Posted Dec 4, 2024 21:18 UTC (Wed) by Cyberax (✭ supporter ✭, #52523) [Link] (1 responses)

> And does it help? If I replace newNubers with numbers problem remains, of course.

Yes, it helps. Because it's clear that you're mutating a passed-by-value object.

CVEs/LOC not a great metric

Posted Dec 5, 2024 11:58 UTC (Thu) by khim (subscriber, #9252) [Link]

I guess it helps a tiny bit (it's similar to the level of protection JavaScript const or Java's final provides), but if you are to use it like that, 99% of time, then why in 15 years of development nothing that doesn't force me to type the same thing twice was provided?

Note: I'm not saying that Go is worse than C (although it's, most likely, worse than C++), I'm just saying that for majority of the “memory safe” languages said “memory safety” doesn't make programs safer or more robust to a degree that people expect.

They add memory safety not to make them safer or more reliable, but, in 90% of cases, to make them “simpler”, or “more flexible”, etc.
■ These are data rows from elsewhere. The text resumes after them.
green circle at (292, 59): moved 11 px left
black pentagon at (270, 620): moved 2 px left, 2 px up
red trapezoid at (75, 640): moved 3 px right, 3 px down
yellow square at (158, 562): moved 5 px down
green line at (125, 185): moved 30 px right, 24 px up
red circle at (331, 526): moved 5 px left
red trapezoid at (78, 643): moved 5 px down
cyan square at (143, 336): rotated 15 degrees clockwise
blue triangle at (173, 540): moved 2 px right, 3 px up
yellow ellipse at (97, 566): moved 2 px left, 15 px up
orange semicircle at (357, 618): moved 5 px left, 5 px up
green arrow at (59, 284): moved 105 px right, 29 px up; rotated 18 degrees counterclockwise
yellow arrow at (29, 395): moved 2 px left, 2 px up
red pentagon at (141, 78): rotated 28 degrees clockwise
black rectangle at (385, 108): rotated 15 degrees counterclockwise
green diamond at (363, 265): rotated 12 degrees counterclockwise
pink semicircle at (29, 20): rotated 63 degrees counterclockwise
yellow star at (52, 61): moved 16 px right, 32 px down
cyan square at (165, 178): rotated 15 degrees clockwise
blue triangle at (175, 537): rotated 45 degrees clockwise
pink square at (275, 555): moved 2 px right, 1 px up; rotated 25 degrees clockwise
And if you eliminate 70% of bugs but make remaining 30% of bugs 2-3 times easier to make… the net result is still positive, but it's not as large as many expect.
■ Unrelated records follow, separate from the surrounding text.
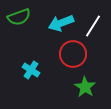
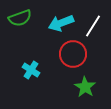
green semicircle: moved 1 px right, 1 px down
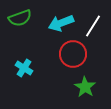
cyan cross: moved 7 px left, 2 px up
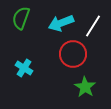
green semicircle: moved 1 px right; rotated 130 degrees clockwise
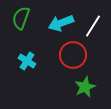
red circle: moved 1 px down
cyan cross: moved 3 px right, 7 px up
green star: rotated 15 degrees clockwise
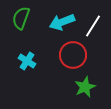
cyan arrow: moved 1 px right, 1 px up
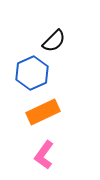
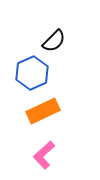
orange rectangle: moved 1 px up
pink L-shape: rotated 12 degrees clockwise
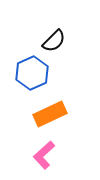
orange rectangle: moved 7 px right, 3 px down
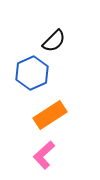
orange rectangle: moved 1 px down; rotated 8 degrees counterclockwise
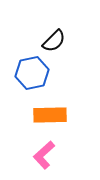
blue hexagon: rotated 12 degrees clockwise
orange rectangle: rotated 32 degrees clockwise
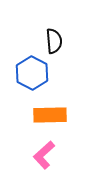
black semicircle: rotated 50 degrees counterclockwise
blue hexagon: rotated 20 degrees counterclockwise
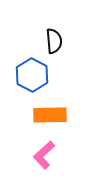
blue hexagon: moved 2 px down
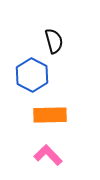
black semicircle: rotated 10 degrees counterclockwise
pink L-shape: moved 4 px right; rotated 88 degrees clockwise
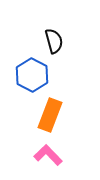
orange rectangle: rotated 68 degrees counterclockwise
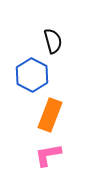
black semicircle: moved 1 px left
pink L-shape: rotated 56 degrees counterclockwise
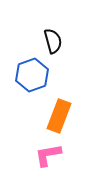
blue hexagon: rotated 12 degrees clockwise
orange rectangle: moved 9 px right, 1 px down
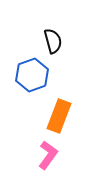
pink L-shape: rotated 136 degrees clockwise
CVEs/LOC not a great metric

Posted Dec 5, 2024 0:07 UTC (Thu) by intgr (subscriber, #39733) [Link]

> JavaScript have const these days

TBF JavaScript's const is almost useless. It only prevents you from re-assigning the variable in the scope.

It does nothing to prevent mutation or side-effects: when the *value* referenced by variables is inadvertently mutated.

You can have a const Array variable and still mutate it many times in a function, pass it to another function that mutates the array etc.